2002 [Item by Cat Eldridge.] Twenty years ago, Ray Bradbury wins the Stoker Award for Superior Achievement in a Fiction Collection for his One More for the Road collection. It was published by William Morrow the same year. It contains twenty-six stories by him and an afterword by him. Other authors nominated that year were Stephen King, Nancy A. Collins, Mort Castle and Bentley Little. It was also nominated for a World Fantasy Award and a Locus Award as well.  One More for the Road is available from the usual suspects for a very reasonable price. 

(11) TODAY’S BIRTHDAYS.

[Compiled by Cat Eldridge.]

  • Born January 1, 1854 James George Frazer. Author of The Golden Bough, the pioneering if deeply flawed look at similarities among magical and religious beliefs globally.  He’s genre adjacent at a minimum, and his ideas have certainly been used by SFF writers a lot both affirming and (mostly) critiquing his ideas.  (Died 1952.)
  • Born January 1, 1889 Seabury Quinn. Pulp writer now mostly remembered for his tales of Jules de Grandin, the occult detective , which were published in Weird Tales from the Thirties through the Fifties. His Alien Flesh, which is SFF, is the sort of novel that Traci Lords wished she hadn’t done films like it. No, I’m not kidding. (Died 1969.)
  • Born January 1, 1926 Zena Marshall. She’s Miss Taro in Dr. No, the very first Bond film. The Terrornauts in which she’s Sandy Lund would be her last film. (The Terrornauts is based off Murray Leinster‘s The Wailing Asteroid, a screenplay apparently written by John Brunner.) She had one-offs in Danger ManThe Invisible Man and Ghost Squad. She played Giselle in Helter Skelter, a 1949 film where the Third Doctor, Jon Pertwee, played Charles the Second. (Died 2009.)
  • Born January 1, 1954 Midori Snyder, 67. I was most impressed with The Flight of Michael McBride, the Old West meets Irish myth novel of hers and Hannah’s Garden, a creepy tale of the fey and folk music. She won the Mythopoeic Award for The Innamorati which I’ve not read.  With Yolen, Snyder co-authored the novel Except the Queen which I do wholeheartedly recommend. (Yolen is one of my dark chocolate recipients.) She’s seems to have been inactive for a decade now. I will say that she has a most brilliant website.
  • Born January 1, 1957 Christopher Moore, 64. One early novel by him, Coyote Blue, is my favorite, but anything by him is always a weirdly entertaining read. I’ve not heard anything about Shakespeare for Squirrels: A Novel, his newest work. Has anyone read it? His only award is a Quill given for the most entertaining or enlightening title for The Stupidest Angel: A Heartwarming Tale of Christmas Terror.
  • Born January 1, 1984 Amara Karan, 37. Though she was Tita in an Eleventh Doctor story, “ The God Complex”, she’s really here for being involved in a Stan Lee project. She was DS Suri Chohan in Stan Lee’s Lucky Man, a British crime drama series which is definitely SFF.  Oh and she shows up as Princess Shaista in “Cat Among Pigeons” episode of Agatha Christie’s Poirot but even I would be hard put to call that even close to genre adjacent. I think her last genre role was on The Twilight Zone as Rena in “The Comedian” episode. 

(12) COMICS SECTION.

  • Grant Snider starts the year at Incidental Comics.

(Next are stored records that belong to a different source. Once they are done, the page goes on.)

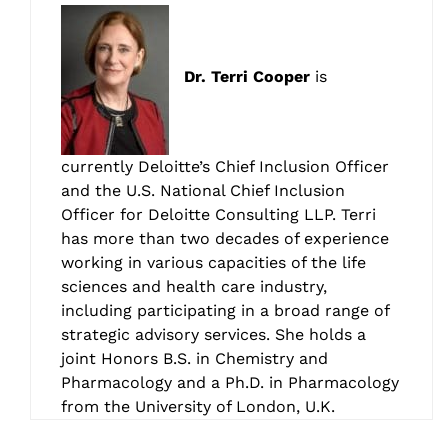
Dr. Terri Cooper
is
currently Deloitte’s Chief Inclusion Officer
and the U.S. National Chief Inclusion
Officer for Deloitte Consulting LLP. Terri
has more than two decades of experience
working in various capacities of the life
sciences and health care industry,
including participating in a broad range of
strategic advisory services. She holds a
joint Honors B.S. in Chemistry and
Pharmacology and a Ph.D. in Pharmacology
from the University of London, U.K.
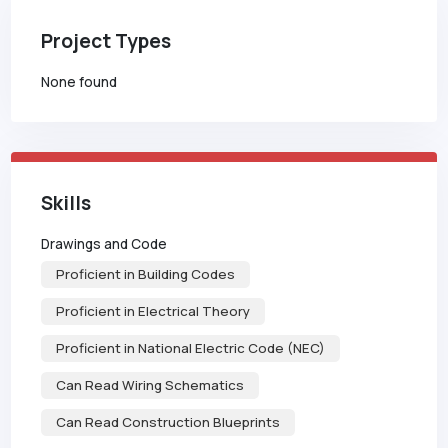
Project Types
None found
Skills
Drawings and Code
Proficient in Building Codes
Proficient in Electrical Theory
Proficient in National Electric Code (NEC)
Can Read Wiring Schematics
Can Read Construction Blueprints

(13) ORGANIZED LABOR. [Item by Olav Rokne.] Strange Horizons’ non-fiction editor Gautam Bhatia’s story Orumai’s Choice tackles the rights of sentient androids to reasonable working conditions. Reads as a thoughtful and positive response to Asimov’s classic robot stories. At Livemint, “Lounge Fiction: Orumai’s Choice by Gautam Bhatia”.

“Eight hours of work, Mr Mayor. Eight hours to dream. And eight hours for what we will.”

Saravanan briefly considered making a bad joke about electric sheep, but thought better of it.”

(14) HOWLING IN DENVER. Meow Wolf opened its third installation in Denver in September and it’s “intergalactic.” “Meow Wolf Launches In Denver, Taking Visitors (Finally) To Convergence Station” reports Colorado Public Radio.

…Step into the lobby of Denver’s strangest new attraction and the adventure begins. Meow Wolf’s Convergence Station offers an interactive galactic experience like few others. It’s essentially a four-story art project mixed with immersive theme park designs and world-building. 

From the transit-like lobby, visitors then decide for themselves on which of the four different worlds to travel to.

Do they head to the grimy metropolis of C Street or the calming natural world of Numina? How about the frozen space castle on Eemia or the catacombs of Ossuary? All roads lead to dozens of hidden rooms, intertemporal passageways and many new clues….

Meow Wolf Denver: Convergence Station. Sept. 13, 2021.

(15) SF’S LIGHTNING ROD. Laura Miller discussed “The Cold Equations” in Slate last April – but the article is news to me: “Stowaway: Netflix’s latest hit updates a story sci-fi fans have been arguing over for decades”.

… For some science-fiction fans, “The Cold Equations” became a touchstone of the genre. James Gunn, an author, anthologist, and scholar of the genre, wrote, “If the reader doesn’t understand it or appreciate what it is trying to say about humanity and its relationship to its environment, then that reader isn’t likely to appreciate science fiction.” In this view, science fiction emphasizes the primacy of “the laws of nature, irrevocable and immutable,” over the squishy ambiguities of human emotions and manners, which are the subject of most fiction. The genre is seen by these fans as a sanctuary for those who appreciate hard truths and the men who face up to them.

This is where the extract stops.